Wednesday, October 7, 2015

Curves

So what have I been work on lately, for some time now I have been working again, so less hours to experiment and work on things, actually feel the need turn off the computer sometimes.

Anyway, I'm a geek and geeks can't turn off the computer for too long before curiosity takes over.

Lately I have been investigating curves, I know what you are thinking, and It's not that, I'm not stupid, I know to keep my distance.

I'm talking about other types of curves, or mathematically draw curved lines.

Now you thinking maybe taking about y=(x*scalefactor)^2, or y=sin(x)*scalefactor.
No formulas like that only draws curves in y direction, you can't have diagonal curve, or curve between two random coordinates, using formulas like that.

So there is a video from Steven Wittens, on youtube, that I really enjoyed.

https://www.youtube.com/watch?v=Zkx1aKv2z8o&index=6&list=WL

Bezier curves!!!!

So way on earth is curves important, well you draw thing in paint program save image use that, no need to know how it was done, but realize the paint tools use curves.

Even the fonts I use for this text I have written, uses some curve, SVG image or vector images, use curves, flash videos, and lots of other things.

So the best way to play around with curves is a editor, or program you drag curves around, and this what I did, soon I complete the program, as simple toy.



So way not use library someone else has made, way spend this amount of time on something you get for free, well what is fun in that, coding is about figuring things out, and play with things, learn something, the most fun I have had is maybe programs I did not complete. Just experimenting on things.

So why don't you work on mplayer, well the answer is I need a break from mplayer, and it has become work, coding should be fun, so this way I doing this I guess.

Tuesday, August 11, 2015

PowerPC code optimization, experiment, code generator part 2.
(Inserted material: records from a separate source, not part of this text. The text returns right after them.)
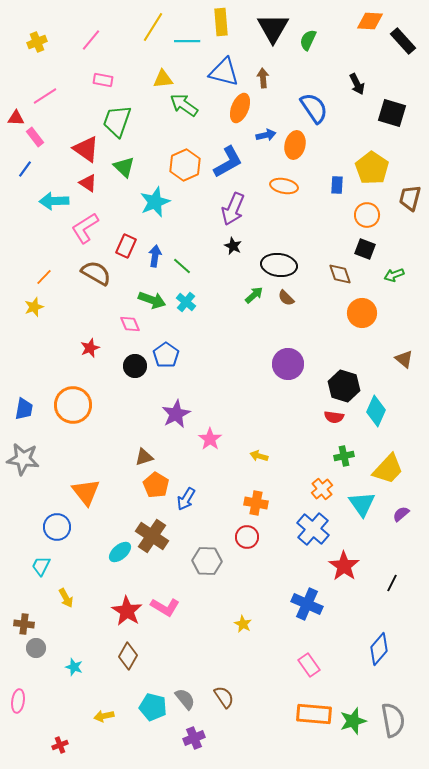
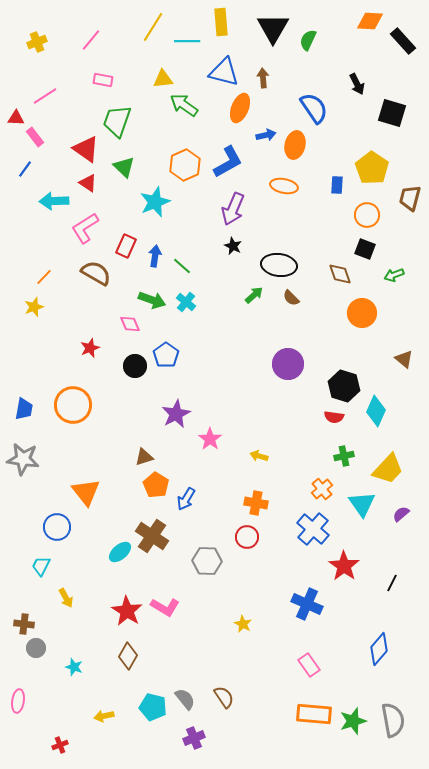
brown semicircle at (286, 298): moved 5 px right
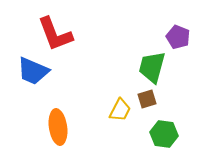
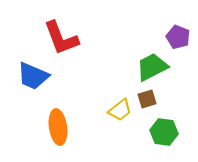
red L-shape: moved 6 px right, 4 px down
green trapezoid: rotated 48 degrees clockwise
blue trapezoid: moved 5 px down
yellow trapezoid: rotated 25 degrees clockwise
green hexagon: moved 2 px up
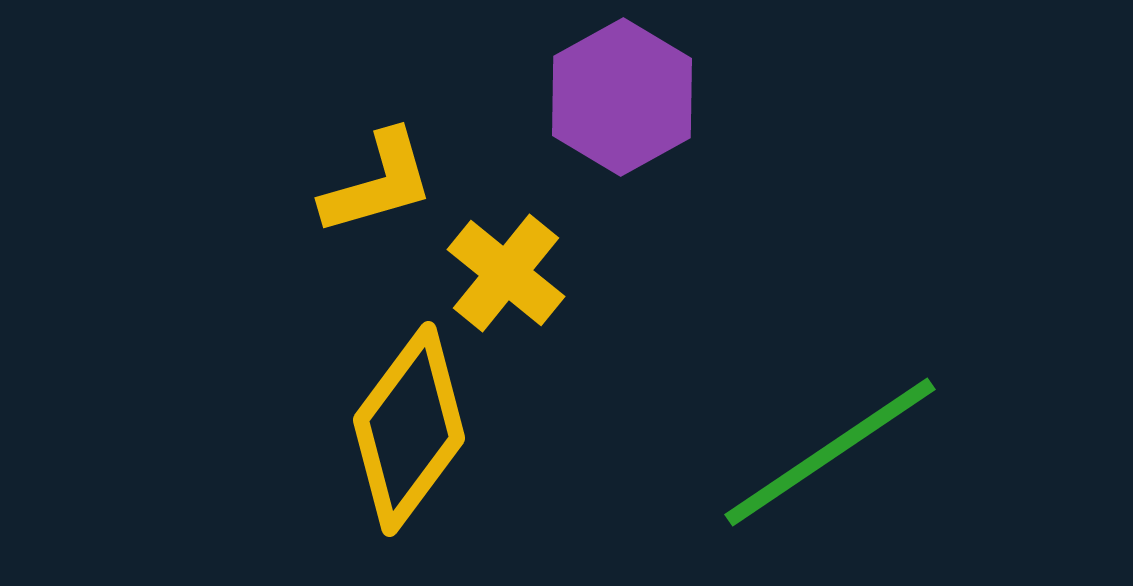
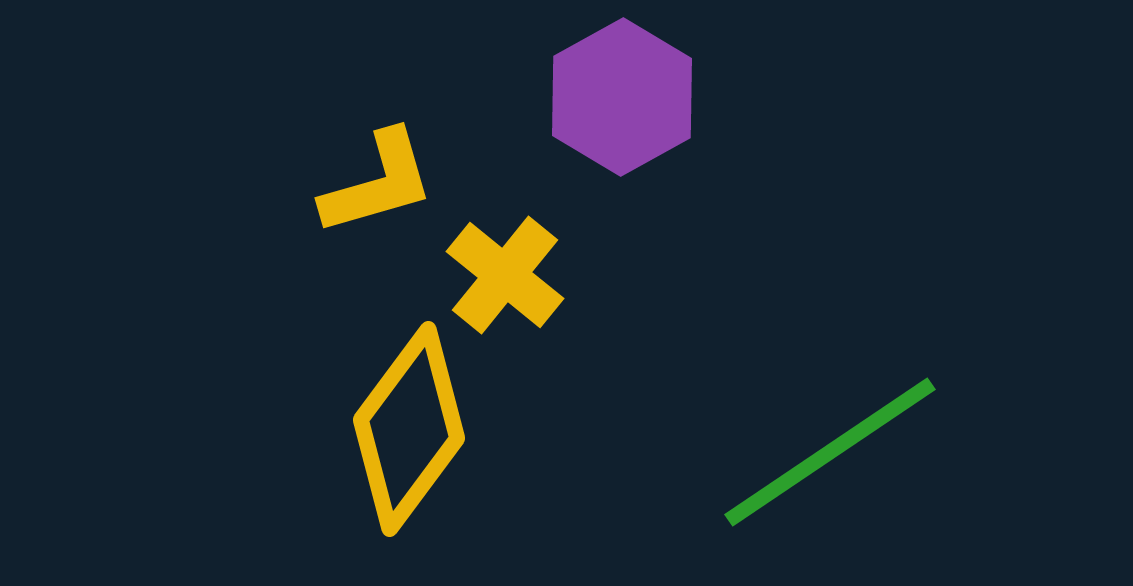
yellow cross: moved 1 px left, 2 px down
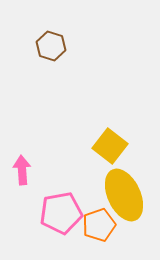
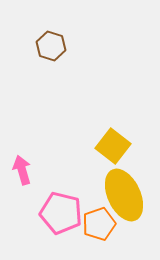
yellow square: moved 3 px right
pink arrow: rotated 12 degrees counterclockwise
pink pentagon: rotated 24 degrees clockwise
orange pentagon: moved 1 px up
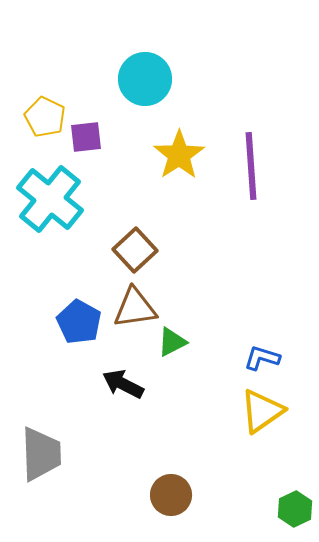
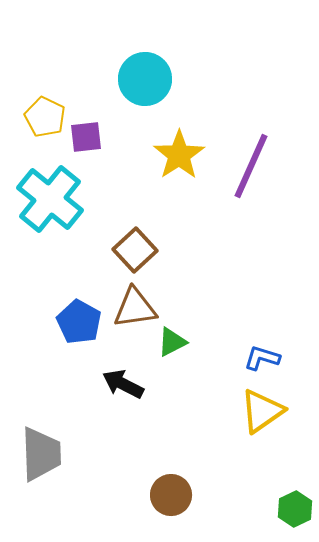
purple line: rotated 28 degrees clockwise
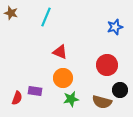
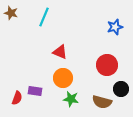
cyan line: moved 2 px left
black circle: moved 1 px right, 1 px up
green star: rotated 21 degrees clockwise
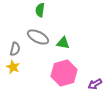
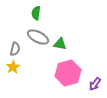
green semicircle: moved 4 px left, 3 px down
green triangle: moved 3 px left, 1 px down
yellow star: rotated 16 degrees clockwise
pink hexagon: moved 4 px right
purple arrow: rotated 24 degrees counterclockwise
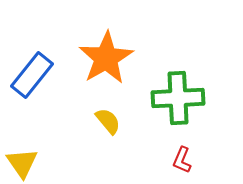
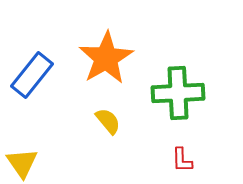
green cross: moved 5 px up
red L-shape: rotated 24 degrees counterclockwise
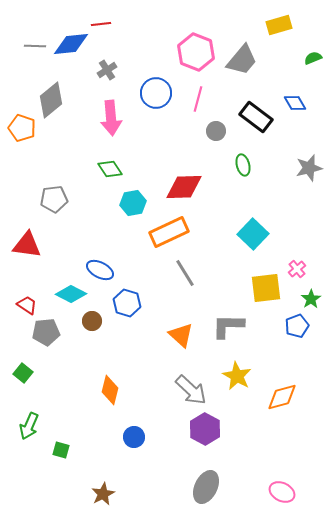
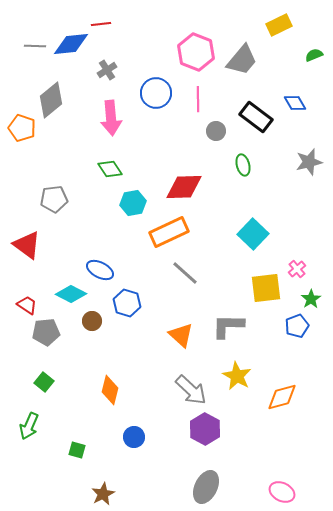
yellow rectangle at (279, 25): rotated 10 degrees counterclockwise
green semicircle at (313, 58): moved 1 px right, 3 px up
pink line at (198, 99): rotated 15 degrees counterclockwise
gray star at (309, 168): moved 6 px up
red triangle at (27, 245): rotated 28 degrees clockwise
gray line at (185, 273): rotated 16 degrees counterclockwise
green square at (23, 373): moved 21 px right, 9 px down
green square at (61, 450): moved 16 px right
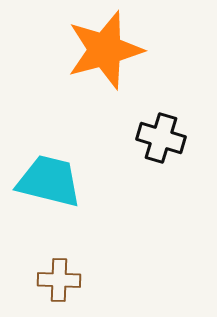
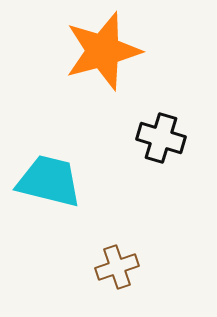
orange star: moved 2 px left, 1 px down
brown cross: moved 58 px right, 13 px up; rotated 21 degrees counterclockwise
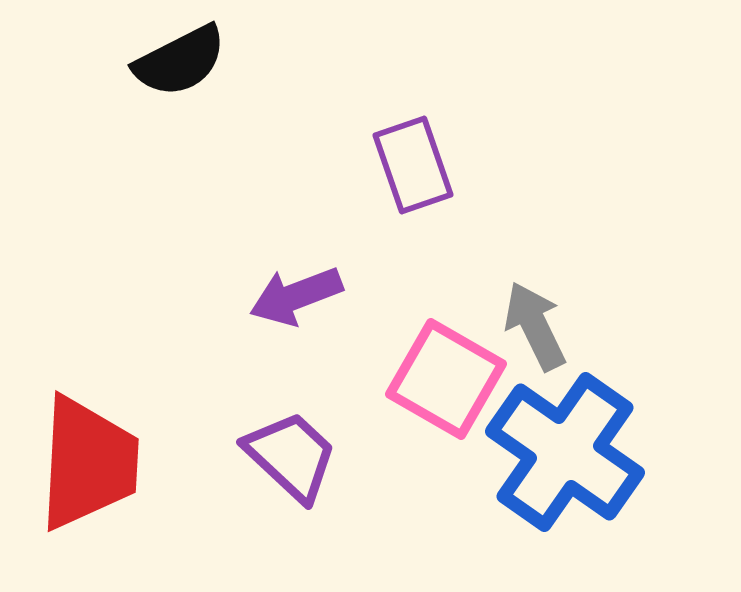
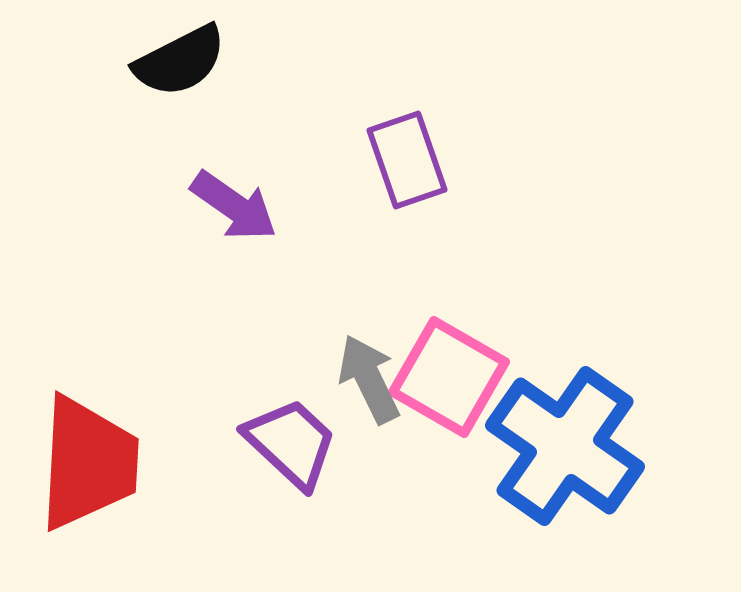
purple rectangle: moved 6 px left, 5 px up
purple arrow: moved 62 px left, 90 px up; rotated 124 degrees counterclockwise
gray arrow: moved 166 px left, 53 px down
pink square: moved 3 px right, 2 px up
blue cross: moved 6 px up
purple trapezoid: moved 13 px up
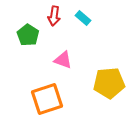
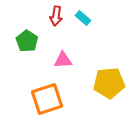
red arrow: moved 2 px right
green pentagon: moved 1 px left, 6 px down
pink triangle: rotated 24 degrees counterclockwise
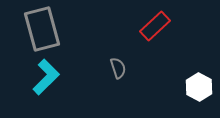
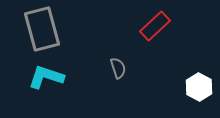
cyan L-shape: rotated 117 degrees counterclockwise
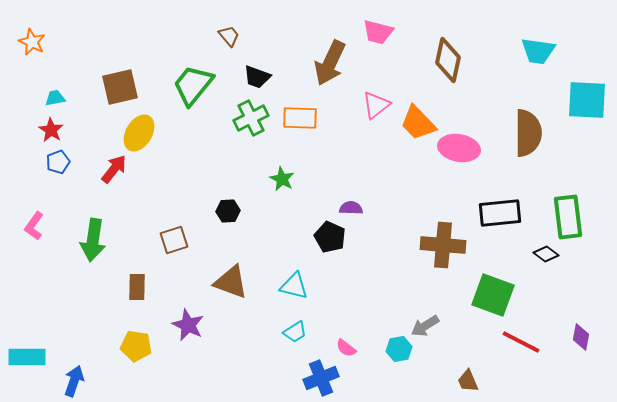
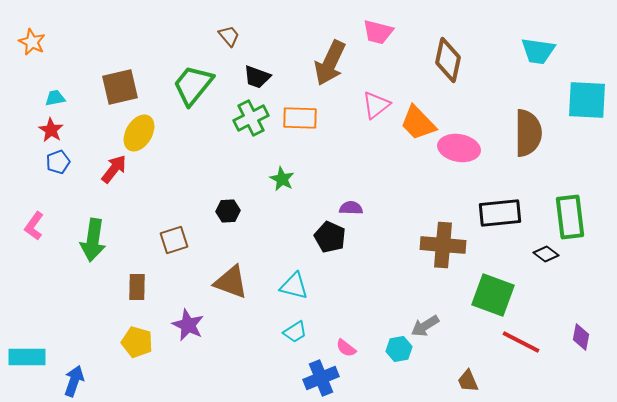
green rectangle at (568, 217): moved 2 px right
yellow pentagon at (136, 346): moved 1 px right, 4 px up; rotated 8 degrees clockwise
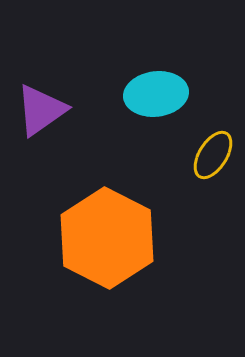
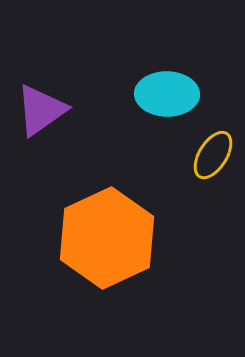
cyan ellipse: moved 11 px right; rotated 8 degrees clockwise
orange hexagon: rotated 8 degrees clockwise
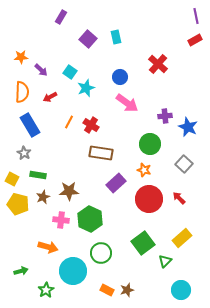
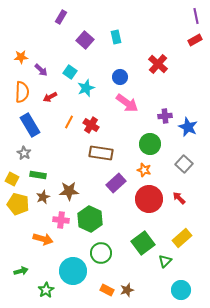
purple square at (88, 39): moved 3 px left, 1 px down
orange arrow at (48, 247): moved 5 px left, 8 px up
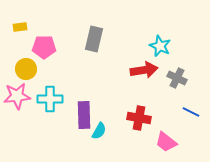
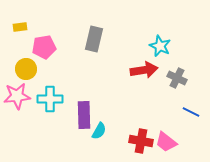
pink pentagon: rotated 10 degrees counterclockwise
red cross: moved 2 px right, 23 px down
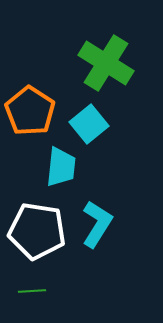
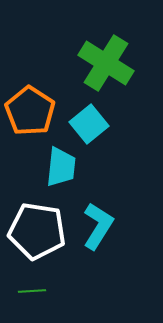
cyan L-shape: moved 1 px right, 2 px down
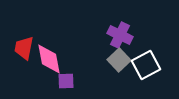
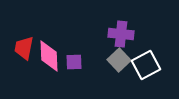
purple cross: moved 1 px right, 1 px up; rotated 20 degrees counterclockwise
pink diamond: moved 3 px up; rotated 8 degrees clockwise
purple square: moved 8 px right, 19 px up
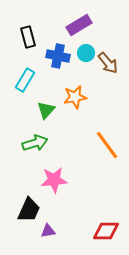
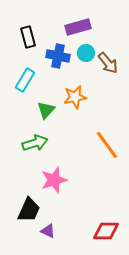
purple rectangle: moved 1 px left, 2 px down; rotated 15 degrees clockwise
pink star: rotated 12 degrees counterclockwise
purple triangle: rotated 35 degrees clockwise
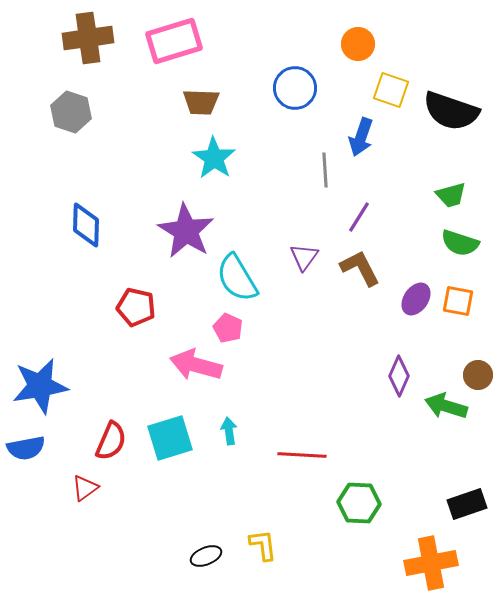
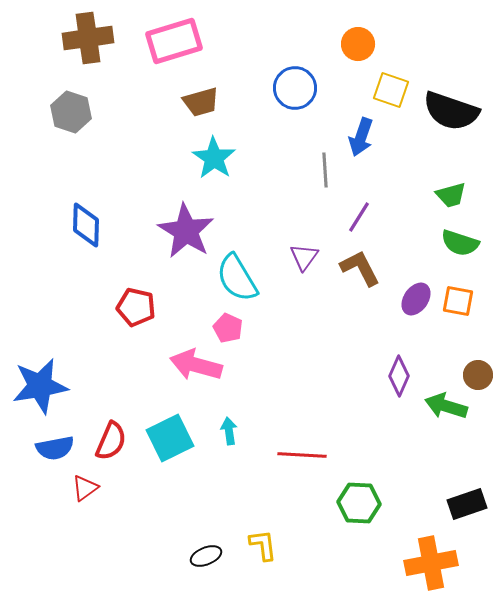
brown trapezoid: rotated 18 degrees counterclockwise
cyan square: rotated 9 degrees counterclockwise
blue semicircle: moved 29 px right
Lately I have been experimenting, using sort of JIT engine to generate machine code, the graph above is example of what, I can do.

The graph test performance of the code deepening on x and y factor, to find the ideal condition for the best speed.

X axes is the number of unrolls / float point register used (unrolls), the Y axes is the max number of code block per loop.

The test runs 64000 int to float conversion with a float point scale factor.

So what you see is that number of unrolls help, but if the code in loops gets to big, the speed goes down.

This kind of test if I wrote it by head takes a month, but as I'm generating the code. I can try different combinations in a few seconds.

The same kind of code generator test can be done on any type of assembler code, it works on AltiVec, FPU or CPU instructions.


Sunday, July 26, 2015

PowerPC Machine Code generator Experiment.

PowerPC Machine Code generator Experiment.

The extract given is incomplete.